Reputation:
I got the following piece of code in VBScript:
Set xmlDoc = CreateObject("Msxml2.DOMDocument.6.0")
xmlDoc.Async = "False"
xmlDoc.setProperty "SelectionLanguage", "XPath"
For Each f In fso.GetFolder("C:\Users\Admin\Folder").Files
If LCase(fso.GetExtensionName(f)) = "xml" Then
xmlDoc.Load f.Path
If xmlDoc.ParseError = 0 Then
'Some code in here
Else
WScript.Echo "Parsing error! '" & f.Path & "': " & xmlDoc.ParseError.Reason
End If
End If
Next
I'm doing some operations to XML files inside that directory, but i need to do one thing with all these XML files before doing that: Delete Lines. Something like:
@EDIT (Now with NODE1 being the real sample):
<?xml version="1.0" encoding="UTF-8"?>
<!-- Created on 2013-11-19T12:00:57+01:00 with ROAMSYS RMS // www.roamsys.com -->
<tadig-raex-21:TADIGRAEXIR21 xmlns="https://XXX" xmlns:tadig-raex-21="https://XXX" xmlns:tadig-gen="https://YYY" xmlns:xsi="ZZZ" xsi:schemaLocation="https://XXX tadig-raex-ir21-8.2.xsd">
<NODE2.1>
<NODE2.1.1> Information1 </NODE2.1.1>
<NODE2.1.2> Information2 </NODE2.1.2>
<NODE2.1.3> Information3 </NODE2.1.3>
</NODE2.1>
<NODE2.2>
<NODE2.2.1>XXX</NODE2.2.1>
</NODE2.2>
</tadig-raex-21:TADIGRAEXIR21>
Turning into:
<?xml version="1.0" encoding="UTF-8"?>
<NODE2.2>
<NODE 2.2.1> XXX </NODE 2.2.1>
</NODE2.1>
The XMLs always have 6 lines between the "xml version" node and NODE2.2. What I intend to do is delete these lines (including the ""), and the last line of the archive, that would always be .
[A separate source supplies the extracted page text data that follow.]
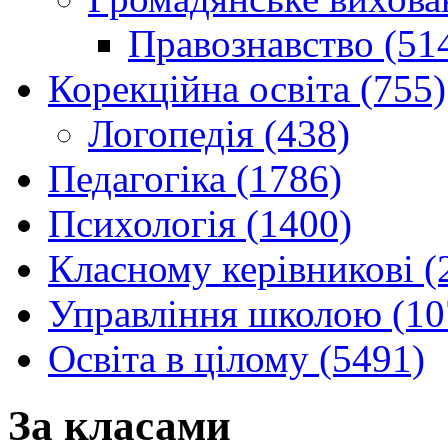
Правознавство (51
Корекційна освіта (755)
Логопедія (438)
Педагогіка (1786)
Психологія (1400)
Класному керівникові (
Управління школою (10
Освіта в цілому (5491)
За класами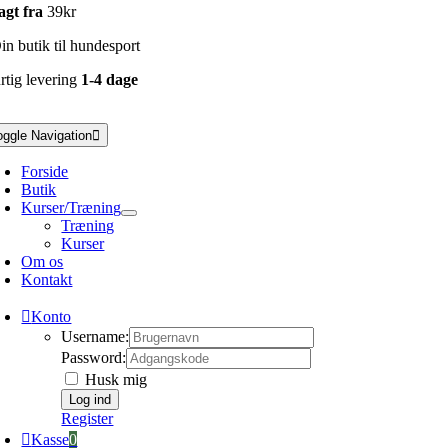
agt fra
39kr
n butik til hundesport
rtig levering
1-4 dage
oggle Navigation
Forside
Butik
Kurser/Træning
Træning
Kurser
Om os
Kontakt
Konto
Username:
Password:
Husk mig
Register
Kasse
0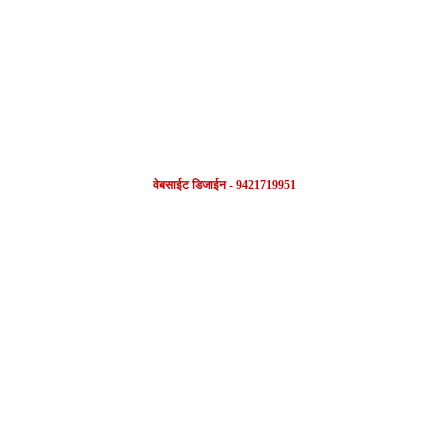
FOLLOW US
वेबसाईट डिजाईन - 9421719951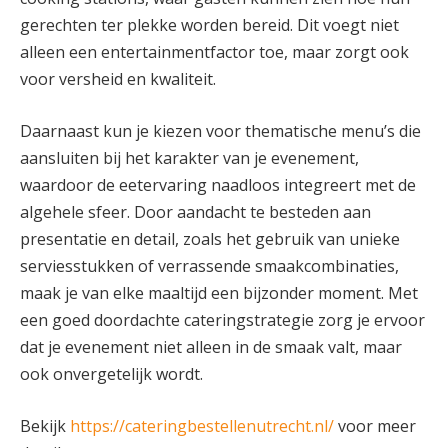
gerechten ter plekke worden bereid. Dit voegt niet
alleen een entertainmentfactor toe, maar zorgt ook
voor versheid en kwaliteit.
Daarnaast kun je kiezen voor thematische menu’s die
aansluiten bij het karakter van je evenement,
waardoor de eetervaring naadloos integreert met de
algehele sfeer. Door aandacht te besteden aan
presentatie en detail, zoals het gebruik van unieke
serviesstukken of verrassende smaakcombinaties,
maak je van elke maaltijd een bijzonder moment. Met
een goed doordachte cateringstrategie zorg je ervoor
dat je evenement niet alleen in de smaak valt, maar
ook onvergetelijk wordt.
Bekijk
https://cateringbestellenutrecht.nl/
voor meer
I've tried deleting nodes, as some post here in the site, but Xpaths don't work on it if i don't delete these lines. Thats why I need to think in "lines" to delete... Otherwise, it's impossible. I really don't know what is so horrible in these lines that makes my program not finding my paths, but when i exclude them, i can do so.
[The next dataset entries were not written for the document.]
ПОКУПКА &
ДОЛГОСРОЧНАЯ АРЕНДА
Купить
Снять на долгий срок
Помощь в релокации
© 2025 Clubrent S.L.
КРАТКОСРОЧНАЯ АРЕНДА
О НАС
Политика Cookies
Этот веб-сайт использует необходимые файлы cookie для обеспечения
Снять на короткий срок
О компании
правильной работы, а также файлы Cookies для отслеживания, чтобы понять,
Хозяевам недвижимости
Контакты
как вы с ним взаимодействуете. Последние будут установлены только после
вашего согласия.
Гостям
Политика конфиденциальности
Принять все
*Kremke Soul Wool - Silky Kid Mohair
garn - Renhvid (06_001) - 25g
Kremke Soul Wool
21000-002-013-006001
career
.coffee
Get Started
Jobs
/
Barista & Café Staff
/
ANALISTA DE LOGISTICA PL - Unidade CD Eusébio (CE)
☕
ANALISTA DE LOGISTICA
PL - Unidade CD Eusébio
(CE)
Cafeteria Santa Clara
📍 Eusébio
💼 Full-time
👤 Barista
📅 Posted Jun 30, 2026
I think now I have made myself a little bit more clear...
Can someone please help me?
Upvotes: 0
Views: 966
Reputation: 38745
If you would start your XML related scripts with a skeleton like:
Dim goFS : Set goFS = CreateObject("Scripting.FileSystemObject")
Dim sFSpec : sFSpec = goFS.GetAbsolutePathName("..\testdata\xml\20383899.xml")
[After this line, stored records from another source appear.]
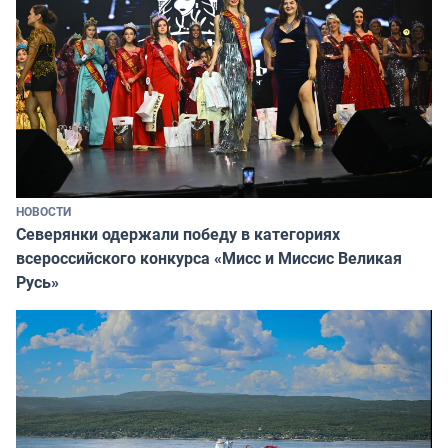
НОВОСТИ
Северянки одержали победу в категориях
всероссийского конкурса «Мисс и Миссис Великая
Русь»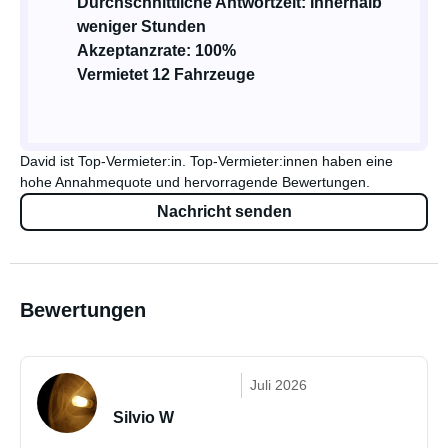
Durchschnittliche Antwortzeit: Innerhalb
weniger Stunden
Akzeptanzrate: 100%
Vermietet 12 Fahrzeuge
David ist Top-Vermieter:in. Top-Vermieter:innen haben eine
hohe Annahmequote und hervorragende Bewertungen.
Nachricht senden
Bewertungen
Juli 2026
Silvio W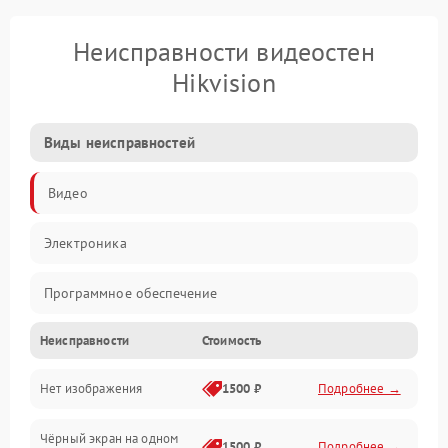
Неисправности видеостен
Hikvision
Виды неисправностей
Видео
Электроника
Программное обеспечение
Неисправности
Стоимость
Калибровка
Нет изображения
1500 ₽
Подробнее →
Электропитание
Чёрный экран на одном
Аппаратная
1500 ₽
Подробнее →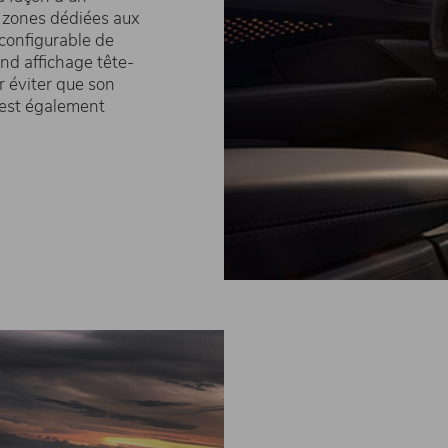
s zones dédiées aux
 configurable de
nd affichage tête-
r éviter que son
 est également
Dim oXDoc : Set oXDoc = CreateObject("Msxml2.DOMDocument.6.0")
oXDoc.async = False
oXDoc.load sFSpec
If 0 = oXDoc.ParseError Then
WScript.Echo "ready to process"
Else
WScript.Echo oXDoc.parseError.reason
End If
you'd immediately see that your .XML is not well-formed: "NODE 1.2.3" isn't a name, the NODE2.1 nodes aren't closed, and NODE2.2 can't be closed with /NODE2.1.
So your .XML should look like:
<?xml version="1.0" encoding="UTF-8"?>
<!-- Created on 2013-11-19T12:00:57+01:00 with ROAMSYS RMS // www.roamsys.com -->
<NODE1>
<NODE2.1>
<NODE2.1.1/>
<NODE2.1.2/>
<NODE2.1.3/>
</NODE2.1>
<NODE2.2>
<NODE2.2.1> XXX </NODE2.2.1>
</NODE2.2>
</NODE1>
I'm confident that such well-formed .XML can be modified to your desired result, but I don't understand your specs: should the NODE1 be 'deleted'/the XML reduced to NODE2.2?
Added to eat my pudding:
A bit cheating, but if this code fragment is inserted in the skeleton:
If 0 = oXDoc.ParseError Then
WScript.Echo "ready to process"
Dim sXPath : sXPath = "/NODE1/NODE2.2"
Dim ndFnd : Set ndFnd = oXDoc.SelectSingleNode(sXPath)
If ndFnd Is Nothing Then
WScript.Echo sXpath, "not found"
Else
Set oXDoc.documentElement = ndFnd
WScript.Echo oXDoc.xml
End If
Else
the result:
<?xml version="1.0"?>
<!-- Created on 2013-11-19T12:00:57+01:00 with ROAMSYS RMS // www.roamsys.com -->
<NODE2.2>
<NODE2.2.1> XXX </NODE2.2.1>
</NODE2.2>
confirms to (one interpretation of) your specs. If you can't force the XML's author to obey the standards, you should pre-process the bad XML using text/string ops (RegExp, Replace, ...) and then do the transformations in the usual way. (I admit to having no idea wrt to a RegExp that corrects arbitrary 'wrong tag used to close' blunders)
Update I:
To show the feasability of the strategy "transform the garbage to valid XML and process that", I wrote this adhoc script:
Option Explicit
Dim goFS : Set goFS = CreateObject("Scripting.FileSystemObject")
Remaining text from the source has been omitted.